Hi, I had the same error when try to finetune with my own jupyter notebook and fixed it in the same way.

in which case this error will occur? Do you train img_projection or img_processor?

Got this error using just train.sh. I don't know exactly why I got this error too.

Hi, @2U1 @ayylemao @shlyahin Can you give me the results of following code (after uncommenting)? https://github.com/GaiZhenbiao/Phi3V-Finetuning/blob/ad9c3fe4cfd83fecf51f39484a1f29ce0f2cdd95/train_phi3v.py#L288-L290

And can you try to add model.requires_grad_(False) right after the model is loaded by from_pretrained? Does the error still occur in this case?

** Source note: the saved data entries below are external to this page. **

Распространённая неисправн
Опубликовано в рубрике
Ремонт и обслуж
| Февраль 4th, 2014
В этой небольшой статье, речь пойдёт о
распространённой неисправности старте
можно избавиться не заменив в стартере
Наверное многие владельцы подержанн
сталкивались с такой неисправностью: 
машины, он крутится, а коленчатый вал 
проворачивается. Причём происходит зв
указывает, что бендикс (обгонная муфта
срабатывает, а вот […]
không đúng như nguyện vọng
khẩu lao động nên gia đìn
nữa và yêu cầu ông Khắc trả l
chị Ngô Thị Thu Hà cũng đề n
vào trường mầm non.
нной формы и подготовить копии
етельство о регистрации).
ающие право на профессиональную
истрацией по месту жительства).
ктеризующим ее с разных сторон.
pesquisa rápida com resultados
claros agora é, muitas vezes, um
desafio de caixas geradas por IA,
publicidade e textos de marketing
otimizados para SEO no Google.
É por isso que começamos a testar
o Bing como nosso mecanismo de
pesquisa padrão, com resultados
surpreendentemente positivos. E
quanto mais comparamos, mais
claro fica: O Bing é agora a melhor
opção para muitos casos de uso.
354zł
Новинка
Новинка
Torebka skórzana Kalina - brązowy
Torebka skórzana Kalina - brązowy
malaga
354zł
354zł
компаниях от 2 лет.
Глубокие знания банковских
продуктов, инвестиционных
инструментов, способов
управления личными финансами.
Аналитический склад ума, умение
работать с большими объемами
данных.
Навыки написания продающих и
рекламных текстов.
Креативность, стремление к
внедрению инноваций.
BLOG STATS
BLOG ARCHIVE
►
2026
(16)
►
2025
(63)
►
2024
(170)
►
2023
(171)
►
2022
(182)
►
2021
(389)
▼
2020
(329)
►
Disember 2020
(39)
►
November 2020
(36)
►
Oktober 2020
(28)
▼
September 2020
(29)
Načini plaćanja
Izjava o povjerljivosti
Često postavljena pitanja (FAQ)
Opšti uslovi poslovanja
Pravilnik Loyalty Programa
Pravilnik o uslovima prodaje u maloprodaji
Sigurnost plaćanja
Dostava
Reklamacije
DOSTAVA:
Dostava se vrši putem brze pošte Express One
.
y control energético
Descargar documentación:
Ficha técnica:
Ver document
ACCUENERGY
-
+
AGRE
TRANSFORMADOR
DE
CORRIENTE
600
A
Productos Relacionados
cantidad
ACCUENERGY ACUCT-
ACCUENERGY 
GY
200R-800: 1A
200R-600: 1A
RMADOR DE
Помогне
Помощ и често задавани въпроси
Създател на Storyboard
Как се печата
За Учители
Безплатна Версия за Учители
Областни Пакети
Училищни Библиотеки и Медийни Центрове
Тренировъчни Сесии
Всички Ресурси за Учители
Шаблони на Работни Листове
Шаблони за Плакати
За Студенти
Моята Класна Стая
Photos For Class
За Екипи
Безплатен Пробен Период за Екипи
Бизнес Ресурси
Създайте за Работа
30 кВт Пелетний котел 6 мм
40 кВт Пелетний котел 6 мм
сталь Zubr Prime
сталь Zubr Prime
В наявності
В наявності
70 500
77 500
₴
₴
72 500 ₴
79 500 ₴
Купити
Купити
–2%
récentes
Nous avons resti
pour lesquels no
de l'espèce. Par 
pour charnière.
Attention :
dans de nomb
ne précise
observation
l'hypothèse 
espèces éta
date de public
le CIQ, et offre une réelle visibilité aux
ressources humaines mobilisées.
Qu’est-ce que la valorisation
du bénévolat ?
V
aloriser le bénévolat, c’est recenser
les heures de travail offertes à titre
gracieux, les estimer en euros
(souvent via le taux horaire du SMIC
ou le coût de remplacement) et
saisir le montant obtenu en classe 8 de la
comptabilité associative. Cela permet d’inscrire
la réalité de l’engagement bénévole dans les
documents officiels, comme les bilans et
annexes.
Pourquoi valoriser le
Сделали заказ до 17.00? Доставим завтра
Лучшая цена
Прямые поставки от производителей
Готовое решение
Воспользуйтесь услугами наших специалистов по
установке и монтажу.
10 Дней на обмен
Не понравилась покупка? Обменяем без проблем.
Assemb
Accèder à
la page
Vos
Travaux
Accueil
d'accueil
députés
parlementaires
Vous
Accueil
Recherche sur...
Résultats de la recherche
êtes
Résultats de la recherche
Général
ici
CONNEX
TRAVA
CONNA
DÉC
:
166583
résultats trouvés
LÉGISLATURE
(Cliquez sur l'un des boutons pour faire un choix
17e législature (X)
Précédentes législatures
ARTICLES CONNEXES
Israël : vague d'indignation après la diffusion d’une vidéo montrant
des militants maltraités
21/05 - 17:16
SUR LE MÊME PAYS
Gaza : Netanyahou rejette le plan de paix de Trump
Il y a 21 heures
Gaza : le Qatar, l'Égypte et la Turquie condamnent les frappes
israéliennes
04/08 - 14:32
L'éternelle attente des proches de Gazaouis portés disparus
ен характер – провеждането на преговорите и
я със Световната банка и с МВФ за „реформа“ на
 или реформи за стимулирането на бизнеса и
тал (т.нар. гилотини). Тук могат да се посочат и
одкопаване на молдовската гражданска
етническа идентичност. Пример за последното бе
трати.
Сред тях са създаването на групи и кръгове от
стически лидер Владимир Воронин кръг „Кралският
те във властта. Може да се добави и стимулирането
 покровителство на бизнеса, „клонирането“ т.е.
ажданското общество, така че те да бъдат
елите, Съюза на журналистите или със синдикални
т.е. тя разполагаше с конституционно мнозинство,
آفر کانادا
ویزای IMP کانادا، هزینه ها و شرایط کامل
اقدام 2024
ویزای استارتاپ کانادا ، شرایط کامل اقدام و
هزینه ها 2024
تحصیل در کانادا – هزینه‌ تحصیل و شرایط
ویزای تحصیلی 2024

@ParadoxZW I've just uncommented the codes I fixed, and run your code. Here are the txt files

debug_0.txt debug_1.txt debug_2.txt debug_3.txt

Hi, @2U1 @ayylemao @shlyahin Can you give me the results of following code (after uncommenting)?

https://github.com/GaiZhenbiao/Phi3V-Finetuning/blob/ad9c3fe4cfd83fecf51f39484a1f29ce0f2cdd95/train_phi3v.py#L288-L290

And can you try to add model.requires_grad_(False) right after the model is loaded by from_pretrained? Does the error still occur in this case?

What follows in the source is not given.